§ TASK STATEMENT
From the entries below, copy every line where the string "nicht" appears.

§ RECORDS SUPPLIED
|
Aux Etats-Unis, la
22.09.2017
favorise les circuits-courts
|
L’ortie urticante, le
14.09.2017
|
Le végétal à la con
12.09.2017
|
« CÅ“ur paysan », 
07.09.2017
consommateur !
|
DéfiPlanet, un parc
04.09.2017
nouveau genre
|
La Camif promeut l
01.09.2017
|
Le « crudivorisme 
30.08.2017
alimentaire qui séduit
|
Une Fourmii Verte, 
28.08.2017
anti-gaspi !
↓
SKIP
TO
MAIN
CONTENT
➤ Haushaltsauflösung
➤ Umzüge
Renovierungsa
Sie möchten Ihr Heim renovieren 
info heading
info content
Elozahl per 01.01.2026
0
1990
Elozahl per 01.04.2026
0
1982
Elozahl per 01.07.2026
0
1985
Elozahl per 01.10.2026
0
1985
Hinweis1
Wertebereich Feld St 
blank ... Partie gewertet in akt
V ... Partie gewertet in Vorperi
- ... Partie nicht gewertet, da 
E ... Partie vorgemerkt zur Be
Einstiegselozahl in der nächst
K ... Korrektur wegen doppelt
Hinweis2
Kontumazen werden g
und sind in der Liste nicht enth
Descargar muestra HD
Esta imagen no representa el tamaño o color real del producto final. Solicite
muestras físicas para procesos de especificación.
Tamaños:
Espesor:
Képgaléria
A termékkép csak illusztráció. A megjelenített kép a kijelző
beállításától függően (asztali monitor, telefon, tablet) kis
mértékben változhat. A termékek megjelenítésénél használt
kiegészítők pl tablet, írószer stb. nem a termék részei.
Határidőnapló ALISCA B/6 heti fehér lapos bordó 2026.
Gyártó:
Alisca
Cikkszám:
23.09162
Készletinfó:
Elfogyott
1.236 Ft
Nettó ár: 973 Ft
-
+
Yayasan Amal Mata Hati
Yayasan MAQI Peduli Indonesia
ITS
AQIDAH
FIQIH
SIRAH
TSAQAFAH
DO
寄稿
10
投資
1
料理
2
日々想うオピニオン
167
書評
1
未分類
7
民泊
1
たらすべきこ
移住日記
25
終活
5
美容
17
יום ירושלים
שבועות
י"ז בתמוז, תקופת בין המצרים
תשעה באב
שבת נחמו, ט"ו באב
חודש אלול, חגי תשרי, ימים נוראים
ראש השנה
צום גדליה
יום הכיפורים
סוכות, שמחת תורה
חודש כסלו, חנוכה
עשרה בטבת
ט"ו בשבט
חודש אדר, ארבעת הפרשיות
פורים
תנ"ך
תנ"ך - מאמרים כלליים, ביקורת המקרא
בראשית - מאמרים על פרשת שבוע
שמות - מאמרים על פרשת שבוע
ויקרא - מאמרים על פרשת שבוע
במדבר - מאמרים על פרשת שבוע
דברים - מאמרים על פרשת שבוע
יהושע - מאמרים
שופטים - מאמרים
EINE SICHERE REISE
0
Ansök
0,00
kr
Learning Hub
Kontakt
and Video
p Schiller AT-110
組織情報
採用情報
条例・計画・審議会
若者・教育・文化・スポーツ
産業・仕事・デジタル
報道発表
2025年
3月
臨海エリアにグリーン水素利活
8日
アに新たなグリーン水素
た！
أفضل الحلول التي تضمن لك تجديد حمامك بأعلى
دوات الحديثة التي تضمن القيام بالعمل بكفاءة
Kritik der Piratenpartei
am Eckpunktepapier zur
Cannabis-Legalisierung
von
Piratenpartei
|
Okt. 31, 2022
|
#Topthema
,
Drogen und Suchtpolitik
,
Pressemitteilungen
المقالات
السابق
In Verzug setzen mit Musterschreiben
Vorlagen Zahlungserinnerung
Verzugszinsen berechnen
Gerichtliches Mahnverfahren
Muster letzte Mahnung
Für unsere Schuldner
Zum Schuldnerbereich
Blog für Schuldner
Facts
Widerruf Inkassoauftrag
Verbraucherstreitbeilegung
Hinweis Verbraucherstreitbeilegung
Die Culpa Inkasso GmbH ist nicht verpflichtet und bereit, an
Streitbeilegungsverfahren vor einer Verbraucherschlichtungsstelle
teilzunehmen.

§ WRITTEN REPLY
- ... Partie nicht gewertet, da 
und sind in der Liste nicht enth
Die Culpa Inkasso GmbH ist nicht verpflichtet und bereit, an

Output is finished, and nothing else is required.